Data Registers:               R00 is unused                              ( Registers R01 thru Rn.m are to be initialized before executing "TRS" )

•  R01 = b1           •  Rn+1 = a1,1      .....................      •  Rnm-n+1 = a1,n      with  ai,j = 0  for j > i
•  R02 = b2           •  Rn+2 = a2,1      .....................      •  Rnm-n = a2,n

................            ...............................................................................

•  Rnn = bn           •  R2n = an,1         .....................      •  Rnm = an,n

>>>  At the end  x1 , .......... , xn   are in registers R01 to Rnn.

•  This program may be used to solve several linear systems with the same "principal" matrix,
especially if you want to invert the lower triangular matrix itself.

Flags: /
Subroutines: /

 01  LBL "TRS"    02  STO N  03  STO O  04  X<>Y  05  ST* N  06  .1  07  %  08  STO M  09  +  10  STO Q  11  ISG M 12  ISG N  13  LBL 01  14  CLX  15  STO P  16  LBL 02  17  RCL IND N  18  ST/ IND M  19  RCL M  20  RCL IND X  21  SIGN  22  ISG M 23  X=0?  24  GTO 04  25  ISG Y  26  ISG N  27  LBL 03  28  CLX  29  RCL IND N  30  LASTX  31  *  32  ST- IND Y  33  ISG N 34  CLX  35  ISG Y  36  GTO 03  37  RCL P  38  ISG X  39  CLX  40  STO P  41  ST+ N  42  GTO 02         43  LBL 04  44  RCL Q 45  FRC  46  ST+ M  47  LASTX  48  INT  49  X^2  50  DSE X  51  ST- N  52  DSE O  53  GTO 01         54  CLA  55  END

( 96 bytes / SIZE 1+n(c+n) )

 STACK INPUTS OUTPUTS Y n / X c /

where  n = number of raws
and   c = number of systems ( c + n = number of columns )
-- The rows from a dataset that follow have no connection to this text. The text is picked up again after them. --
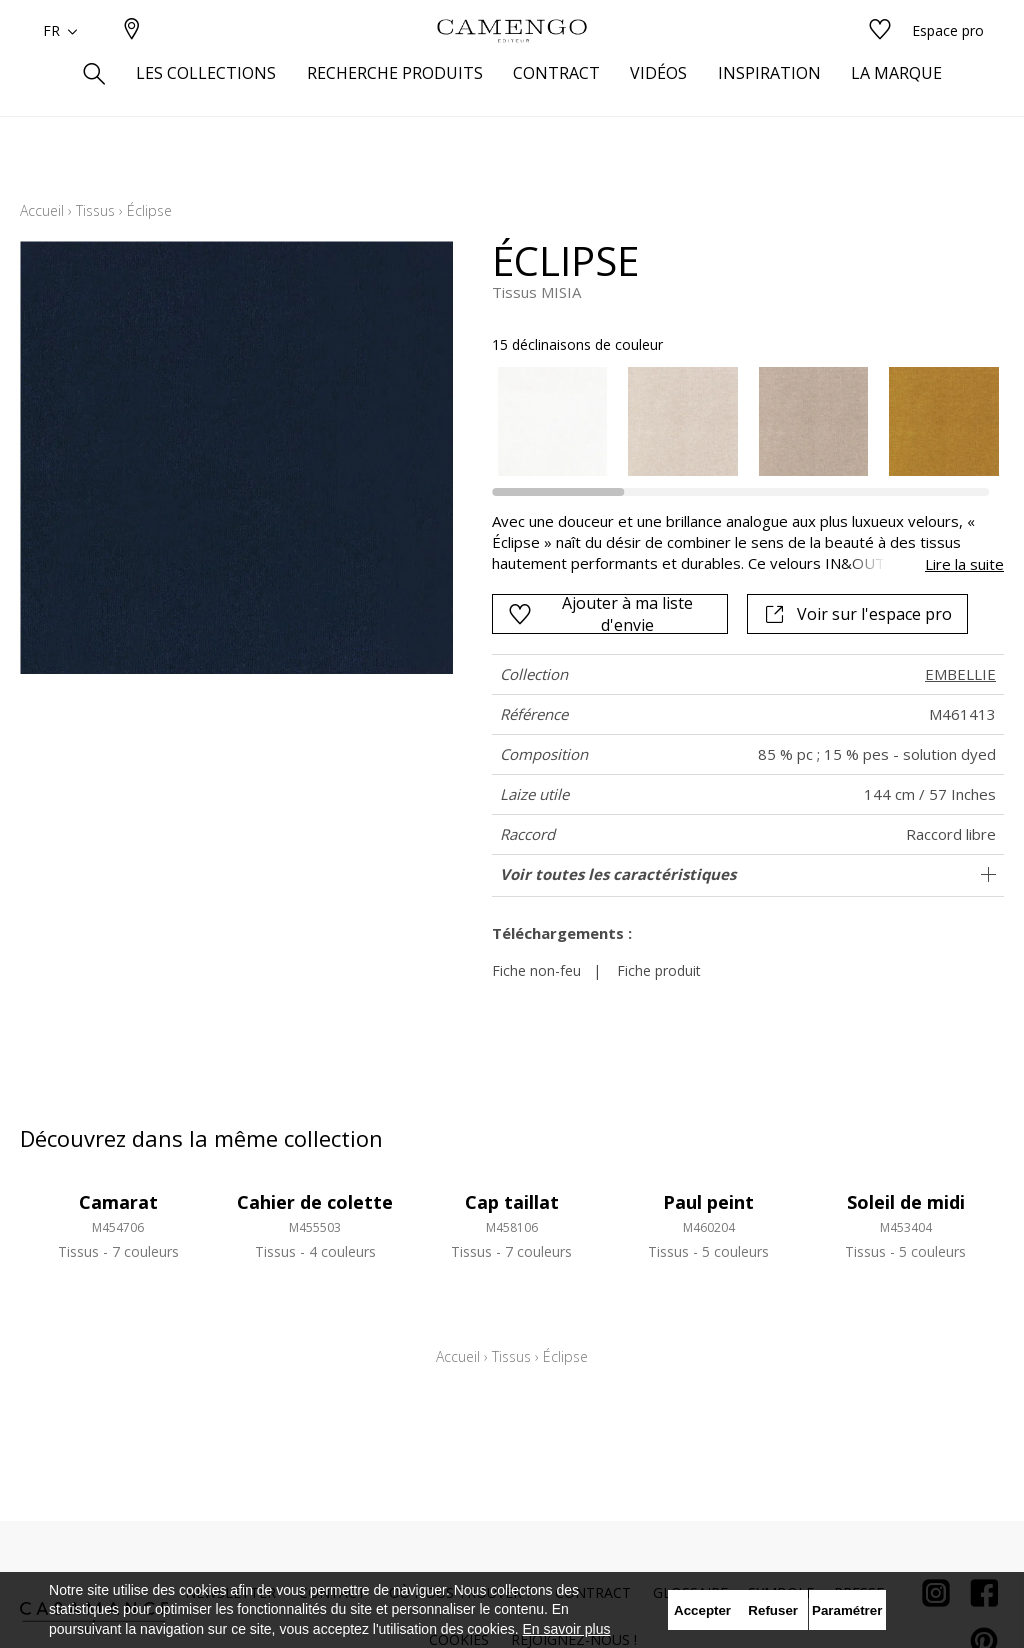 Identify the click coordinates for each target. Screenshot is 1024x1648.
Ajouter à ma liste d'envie (600, 614)
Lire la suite (964, 564)
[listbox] (738, 422)
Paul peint (708, 1202)
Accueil (42, 210)
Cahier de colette (315, 1202)
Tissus (95, 210)
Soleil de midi (906, 1202)
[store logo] (512, 63)
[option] (553, 422)
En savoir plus (567, 1629)
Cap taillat (512, 1202)
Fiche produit (659, 970)
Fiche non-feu (536, 970)
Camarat (118, 1202)
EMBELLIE (960, 674) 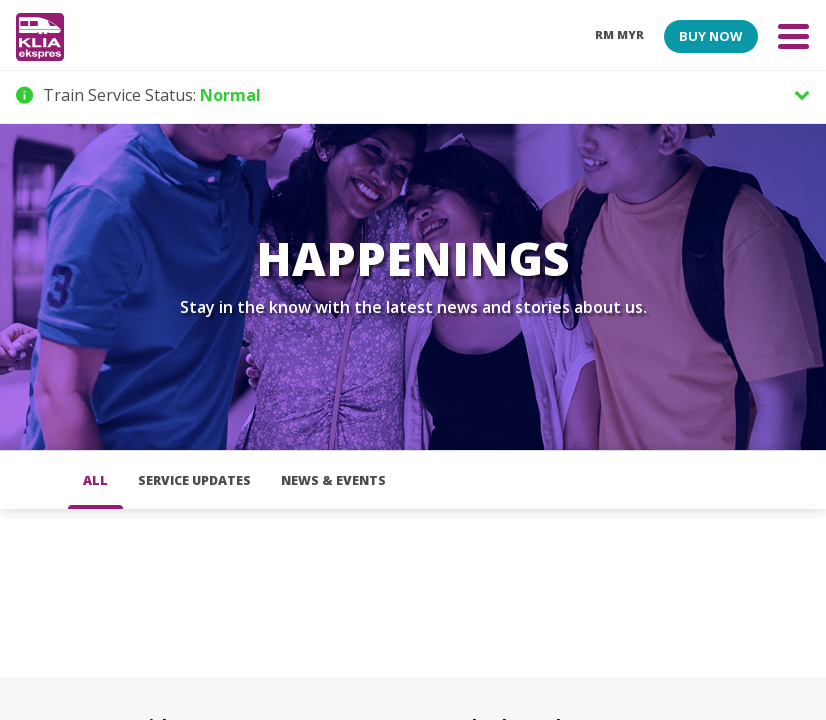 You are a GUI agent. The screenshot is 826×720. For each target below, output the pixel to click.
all (95, 480)
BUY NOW (710, 36)
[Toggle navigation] (793, 35)
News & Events (333, 480)
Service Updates (194, 480) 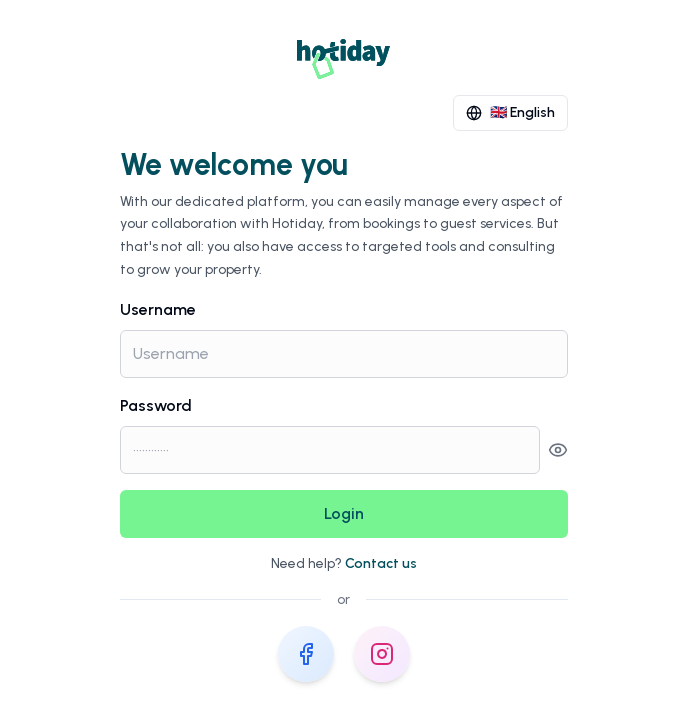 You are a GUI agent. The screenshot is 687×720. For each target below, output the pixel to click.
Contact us (381, 563)
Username (158, 309)
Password (156, 405) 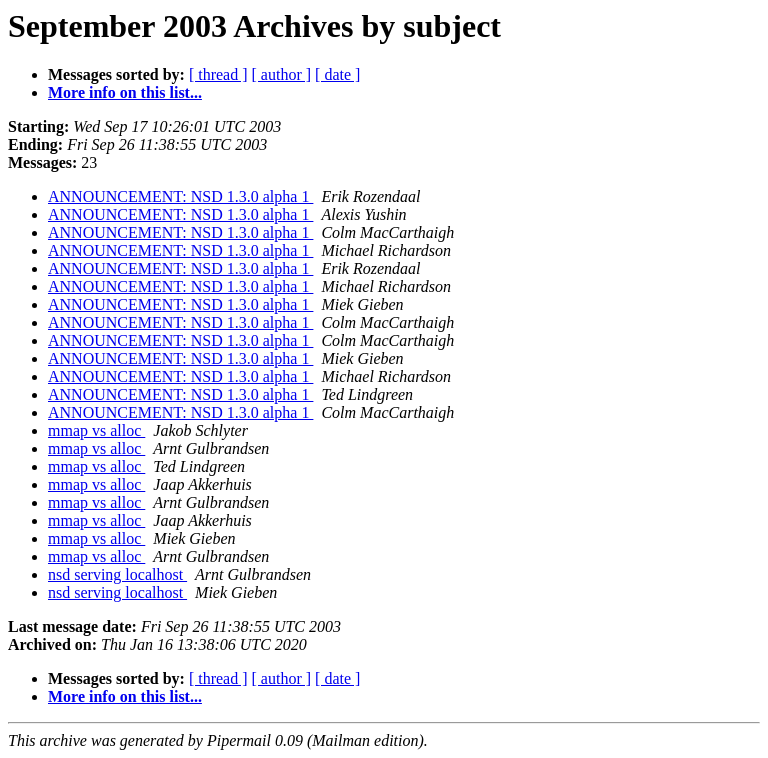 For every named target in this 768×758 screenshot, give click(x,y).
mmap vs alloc (96, 430)
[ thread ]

Example1:     Solve the triangular system:

4 = 2 x
5 = 3 x + 4 y
6 = 5 x + 7 y + 3 z

-Store

4    2    0    0                     R01   R04   R07   R10
5    3    4    0        into       R02   R05   R08   R11
6    5    7    3                     R03   R06   R09   R12

3   ENTER^
1   XEQ "TRS"   >>>>    ( 8 )                                    ---Execution time = 3s---

-And we have

R01 = x =    2
R02 = y = -1/4
R03 = z = -3/4

Example2:    If you want to invert the above square matrix A, store the identity matrix in R01 thru R09 and A in R10 thru R18

R01  R04  R07  R10  R13  R16      1   0   0   2   0   0
R02  R05  R08  R11  R14  R17  =  0   1   0   3   4   0
R03  R06  R09  R12  R15  R18      0   0   1   5   7   3

3   ENTER^
3   XEQ "TRS"   >>>>     ( 8 )                                    ---Execution time = 9s---

-And the inverse is in registers R01 thru R09

R01  R04  R07       1/2       0        0
R02  R05  R08  = -3/8      1/4      0
R03  R06  R09      1/24  -7/12   1/3

Notes:

-The square matrix itself is unchanged
-Since synthetic registers P & Q are used, don't interrupt "TRS",
this could change the contents of these registers.
-The alpha register is cleared at the end.

Variant:

-You can also avoid to store the zero-elements of the matrix ( above the diagonal ).
-In this case,

add   LASTX   +   ENTER^   SIGN   ST+ X   /     after line 49
replace line 42 by  GTO 01
delete lines 37 to 41 and lines 14 to 16                          ( 53 lines / 90 bytes )

-In example 2, store

R01  R04  R07  R10  R13  R15      1   0   0   2   4   3
R02  R05  R08  R11  R14          =  0   1   0   3   7
R03  R06  R09  R12                       0   0   1   5

3   ENTER^
3   XEQ "TRS"   >>>>     ( 5 )                                    ---Execution time = 8s---

-And the inverse is still in registers R01 thru R09

R01  R04  R07       1/2       0        0
R02  R05  R08  = -3/8      1/4      0
R03  R06  R09      1/24  -7/12   1/3

-Since the SIZE becomes  1 + c n + n(n+1)/2  so you can solve a triangular system of 23 equations in 23 unknowns.